Retype, without changes, every line from the line that contains "Antenne fractale (1344, 380)" through the final line of the records. Exclude pictures.

• _Dataset entries_:
▬▬▬▬▬▬▬▬▬▬

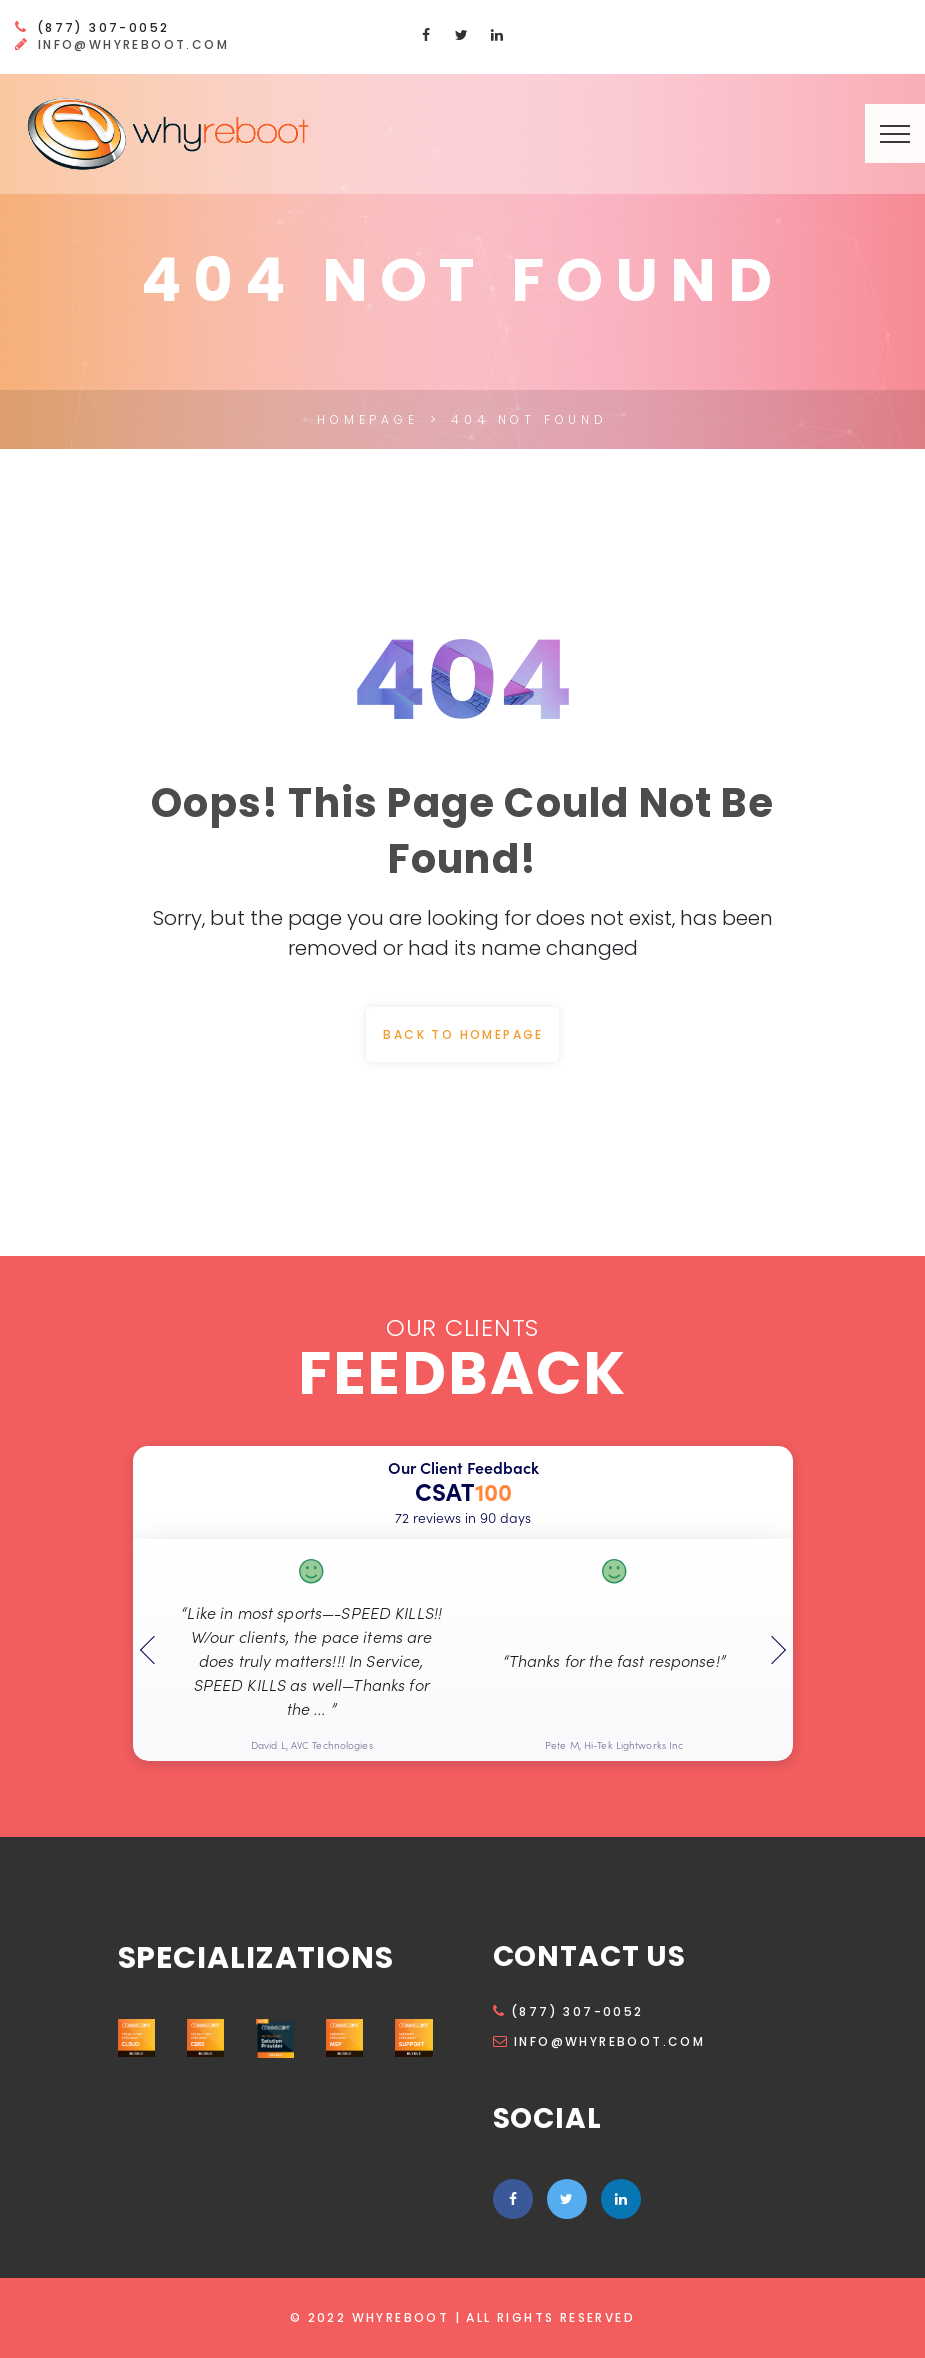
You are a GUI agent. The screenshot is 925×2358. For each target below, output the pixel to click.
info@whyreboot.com (133, 44)
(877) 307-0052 (568, 2011)
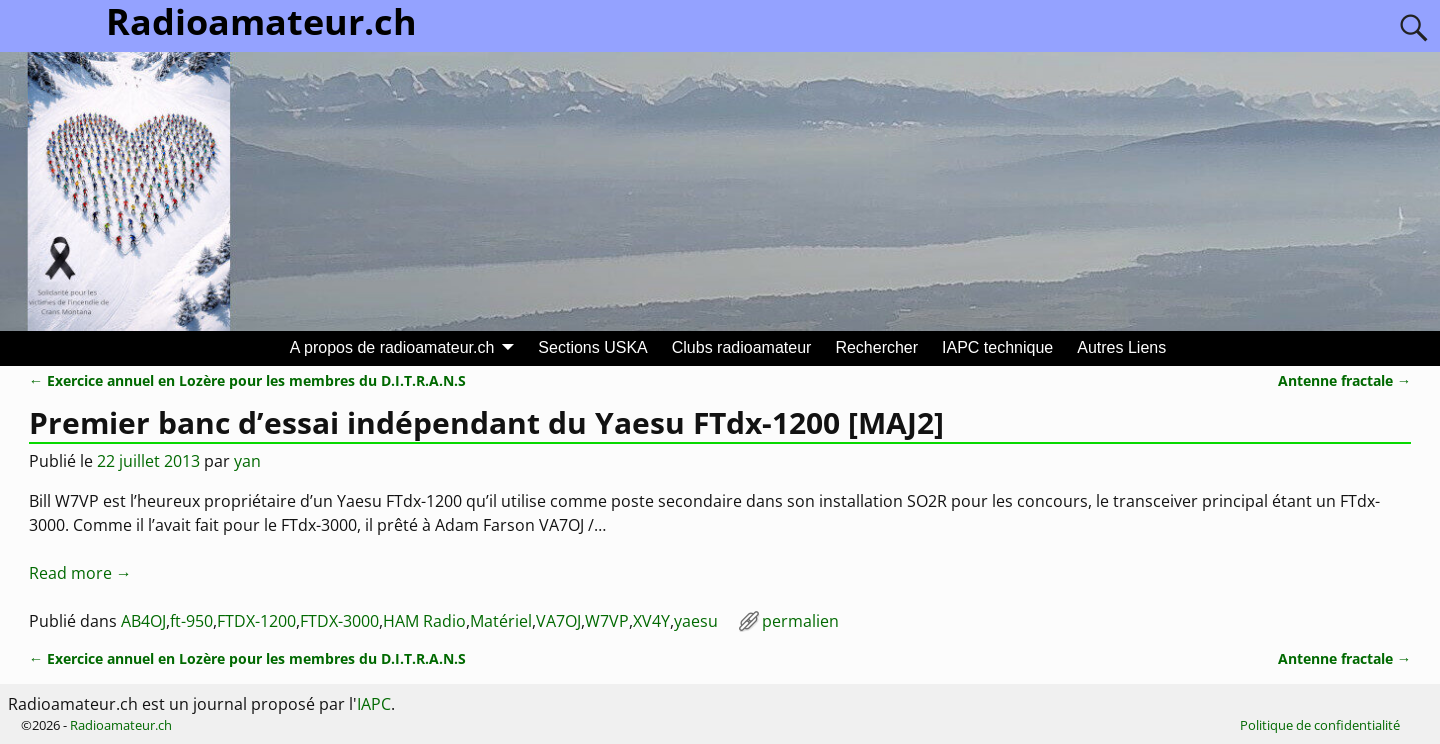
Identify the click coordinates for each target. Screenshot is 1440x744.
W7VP (607, 621)
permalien (800, 621)
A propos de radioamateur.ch (392, 347)
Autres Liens (1121, 347)
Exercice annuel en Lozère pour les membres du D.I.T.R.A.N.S (247, 380)
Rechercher (876, 347)
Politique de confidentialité (1320, 725)
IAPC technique (997, 347)
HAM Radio (424, 621)
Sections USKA (592, 347)
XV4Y (651, 621)
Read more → (80, 573)
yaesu (696, 621)
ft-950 (191, 621)
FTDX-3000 (339, 621)
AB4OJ (143, 621)
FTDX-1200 (256, 621)
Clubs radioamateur (742, 347)
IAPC (374, 704)
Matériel (501, 621)
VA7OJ (558, 621)
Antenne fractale (1344, 380)
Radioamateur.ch (121, 725)
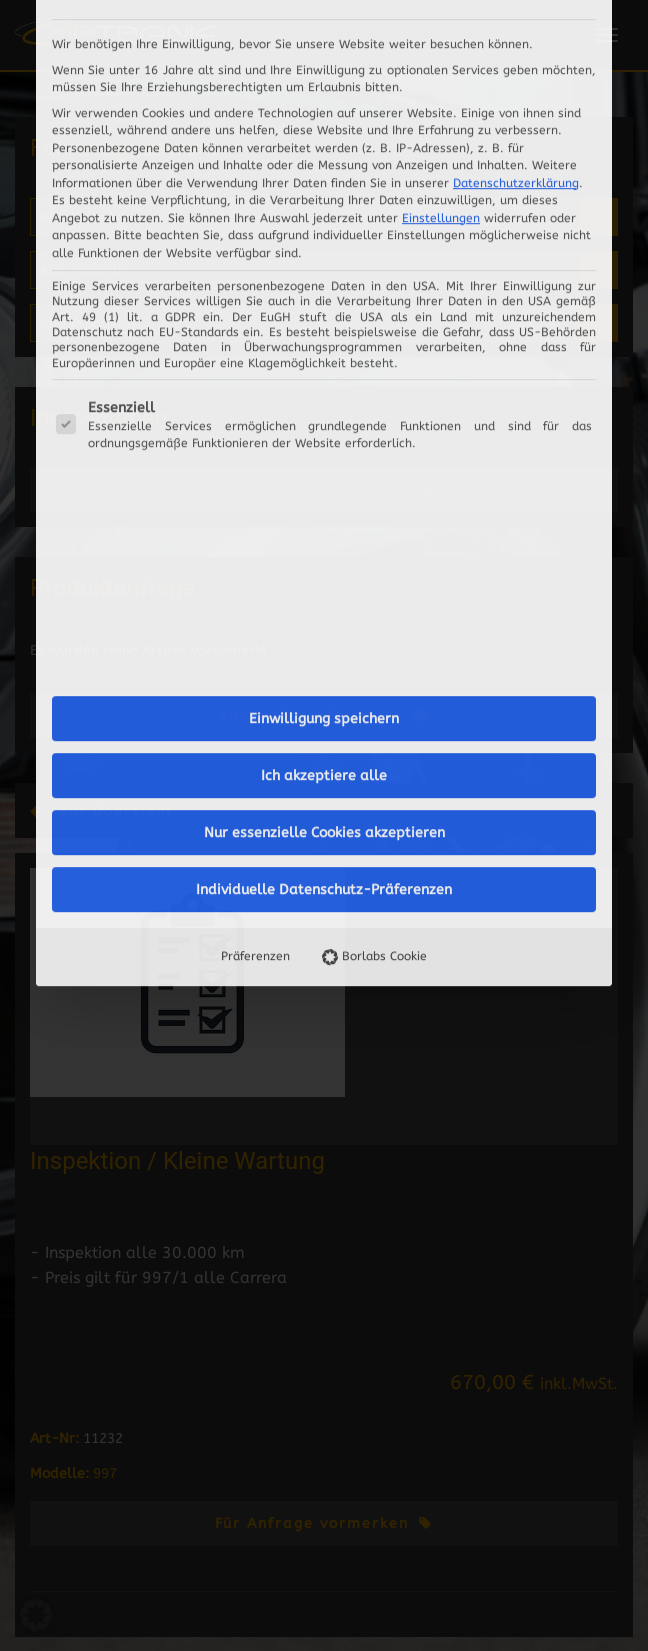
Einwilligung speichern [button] (324, 464)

▬▬▬▬▬▬▬▬▬▬

• _Exercise solution_:
Antenne fractale (1344, 380)
Radioamateur.ch (121, 725)
Einwilligung speichern [button] (324, 464)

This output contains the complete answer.